- Task goal: Search the entries for the word "como" and pull out each line that has it.

- Provided records:

________

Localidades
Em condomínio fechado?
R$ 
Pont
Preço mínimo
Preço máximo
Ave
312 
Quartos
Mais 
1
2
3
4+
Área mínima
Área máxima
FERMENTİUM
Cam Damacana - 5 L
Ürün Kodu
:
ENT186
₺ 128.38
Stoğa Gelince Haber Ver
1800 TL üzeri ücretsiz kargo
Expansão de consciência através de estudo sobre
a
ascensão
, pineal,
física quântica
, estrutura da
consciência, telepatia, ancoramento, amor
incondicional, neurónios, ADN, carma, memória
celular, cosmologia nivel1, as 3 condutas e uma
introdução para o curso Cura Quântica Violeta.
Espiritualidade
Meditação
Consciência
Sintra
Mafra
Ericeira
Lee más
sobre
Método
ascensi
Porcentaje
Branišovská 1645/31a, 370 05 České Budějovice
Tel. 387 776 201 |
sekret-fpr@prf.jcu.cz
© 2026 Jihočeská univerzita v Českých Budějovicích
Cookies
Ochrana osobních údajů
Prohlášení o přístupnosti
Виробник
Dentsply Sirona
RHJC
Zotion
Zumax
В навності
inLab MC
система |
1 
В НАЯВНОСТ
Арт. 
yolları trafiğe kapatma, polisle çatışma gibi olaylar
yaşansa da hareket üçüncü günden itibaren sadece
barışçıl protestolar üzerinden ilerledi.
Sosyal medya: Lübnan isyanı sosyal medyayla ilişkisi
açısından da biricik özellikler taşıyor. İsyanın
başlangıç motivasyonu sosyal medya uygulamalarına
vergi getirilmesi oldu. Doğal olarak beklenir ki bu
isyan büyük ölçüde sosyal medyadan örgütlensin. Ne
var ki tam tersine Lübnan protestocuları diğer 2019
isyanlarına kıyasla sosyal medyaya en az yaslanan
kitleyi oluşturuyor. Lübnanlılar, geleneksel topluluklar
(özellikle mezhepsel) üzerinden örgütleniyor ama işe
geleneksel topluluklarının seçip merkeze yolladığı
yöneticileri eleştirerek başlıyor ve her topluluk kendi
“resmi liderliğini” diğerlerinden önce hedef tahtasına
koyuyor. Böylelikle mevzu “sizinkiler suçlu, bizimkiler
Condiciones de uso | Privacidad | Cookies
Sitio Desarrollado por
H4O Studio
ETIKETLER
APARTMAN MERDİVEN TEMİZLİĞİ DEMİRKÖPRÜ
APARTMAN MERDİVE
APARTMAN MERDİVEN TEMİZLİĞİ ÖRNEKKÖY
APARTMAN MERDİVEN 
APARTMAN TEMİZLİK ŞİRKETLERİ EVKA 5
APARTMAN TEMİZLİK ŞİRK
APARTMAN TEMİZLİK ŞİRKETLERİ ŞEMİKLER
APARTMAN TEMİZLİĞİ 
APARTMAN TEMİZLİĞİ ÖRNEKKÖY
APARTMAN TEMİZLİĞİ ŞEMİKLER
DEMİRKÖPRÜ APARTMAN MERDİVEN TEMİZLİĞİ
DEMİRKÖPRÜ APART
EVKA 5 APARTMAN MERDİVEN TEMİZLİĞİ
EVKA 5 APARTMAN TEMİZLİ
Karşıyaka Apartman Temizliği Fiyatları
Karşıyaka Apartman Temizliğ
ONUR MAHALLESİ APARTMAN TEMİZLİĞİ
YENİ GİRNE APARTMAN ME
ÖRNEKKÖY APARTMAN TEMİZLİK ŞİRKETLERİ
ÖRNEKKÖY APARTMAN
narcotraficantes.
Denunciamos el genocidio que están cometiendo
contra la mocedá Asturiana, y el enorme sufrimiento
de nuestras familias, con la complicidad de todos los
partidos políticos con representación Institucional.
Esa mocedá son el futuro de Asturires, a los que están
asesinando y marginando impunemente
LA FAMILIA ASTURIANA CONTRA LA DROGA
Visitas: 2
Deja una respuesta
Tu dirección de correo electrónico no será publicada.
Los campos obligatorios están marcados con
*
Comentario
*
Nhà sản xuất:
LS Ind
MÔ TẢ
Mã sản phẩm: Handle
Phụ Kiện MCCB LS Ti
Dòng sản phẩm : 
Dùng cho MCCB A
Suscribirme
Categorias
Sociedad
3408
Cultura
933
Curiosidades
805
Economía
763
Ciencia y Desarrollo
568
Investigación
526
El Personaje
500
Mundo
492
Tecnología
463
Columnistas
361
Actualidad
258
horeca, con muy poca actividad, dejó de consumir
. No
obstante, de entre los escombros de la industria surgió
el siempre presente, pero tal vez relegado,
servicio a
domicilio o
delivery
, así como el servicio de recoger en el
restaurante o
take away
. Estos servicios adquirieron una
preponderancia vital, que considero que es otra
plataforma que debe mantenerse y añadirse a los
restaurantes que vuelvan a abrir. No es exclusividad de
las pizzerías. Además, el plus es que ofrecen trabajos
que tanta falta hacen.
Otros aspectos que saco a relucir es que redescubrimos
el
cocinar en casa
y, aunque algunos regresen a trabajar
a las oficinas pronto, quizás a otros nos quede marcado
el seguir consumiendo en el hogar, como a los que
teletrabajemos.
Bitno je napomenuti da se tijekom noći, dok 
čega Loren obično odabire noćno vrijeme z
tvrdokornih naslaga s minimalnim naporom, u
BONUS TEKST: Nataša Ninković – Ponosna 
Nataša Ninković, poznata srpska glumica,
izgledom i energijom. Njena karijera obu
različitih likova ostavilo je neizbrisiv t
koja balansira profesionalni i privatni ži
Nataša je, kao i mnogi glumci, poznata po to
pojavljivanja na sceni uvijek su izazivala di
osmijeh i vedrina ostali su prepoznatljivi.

________

- Output of the exercise:
, así como el servicio de recoger en el
el seguir consumiendo en el hogar, como a los que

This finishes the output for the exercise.